Retirement is something many people hope to do one day. It is a major life transition that requires careful planning though, especially if you have a spouse that will be retiring with you. Many people don’t consider how much money they’ll need to live comfortably for years after they stop working. Pinpointing the right amount depends on your lifestyle, location, and other factors. So, what is a good monthly retirement income for a couple? Here’s what you need to know about breaking down the costs.
Understanding Retirement Expenses
Before you start trying to figure out what your retirement income will look like, you need to have a good understanding of your expenses. Sit down and figure out how much you’ll be spending on housing, food, transportation, healthcare, and other things. In retirement, many people find that healthcare costs increase. The average retiree spends around $4,300 per month on healthcare alone. That shakes out to be about $52,000 a year. Now, some of this will be covered by your insurance plan, etc. However, it’s crucial to plan for this.
On top of that, mortgages, rent, or property taxes can take up a substantial portion of your budget. It’s important to also consider lifestyle expenses, like dining out, travel, or hobbies. By breaking down your expected expenses, you can better determine how much monthly income you’ll need.
Factoring in Location Costs
Where you choose to live during retirement plays a big role in how much monthly income is sufficient. Urban areas like New York or Los Angeles require significantly higher budgets compared to smaller towns or rural areas. States with no income tax, such as Florida or Texas, may help stretch your retirement dollars. Cost-of-living calculators can provide a realistic idea of how much you’ll need based on your desired location. Don’t forget to factor in expenses like local transportation and property taxes, which vary widely by region. Picking a retirement-friendly state can make your budget go much further.
Targeting the 70-80% Rule
Financial experts often recommend aiming for 70-80% of your pre-retirement income to maintain a similar lifestyle. For example, if your combined income before retirement was $80,000 annually, you’d aim for $56,000 to $64,000 per year, or around $4,700 to $5,300 monthly. This rule takes into account that retirees generally spend less on work-related expenses, such as commuting or business attire. However, couples with expensive hobbies or high healthcare needs may require more. Adjust this percentage based on your unique circumstances to ensure you’re saving enough. A realistic goal ensures a smoother financial transition into retirement.

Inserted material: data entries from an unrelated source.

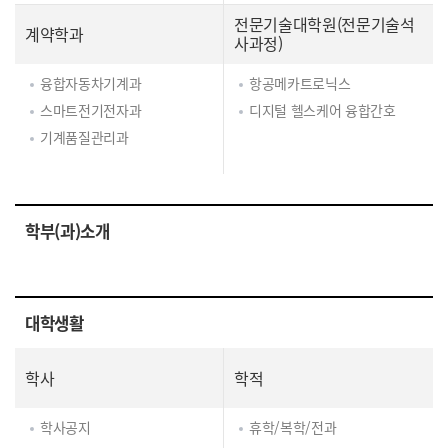
전문기술대학원(전문기술석
계약학과
사과정)
융합자동차기계과
항공메카트로닉스
스마트전기전자과
디지털 헬스케어 융합간호
기계품질관리과
학부(과)소개
대학생활
학사
학적
학사공지
휴학/복학/전과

Social Security and Pension Contributions
Social Security benefits often form the foundation of retirement income for many couples. On average, Social Security pays out about $3,000 per month for a retired couple, depending on their earnings history. If you have a pension plan, this can significantly boost your monthly income. Couples should carefully time their Social Security claims to maximize benefits, often delaying until age 70 if possible. Keep in mind that relying solely on Social Security may not be enough, so additional savings are essential. Pensions, while less common today, still provide reliable income for certain retirees.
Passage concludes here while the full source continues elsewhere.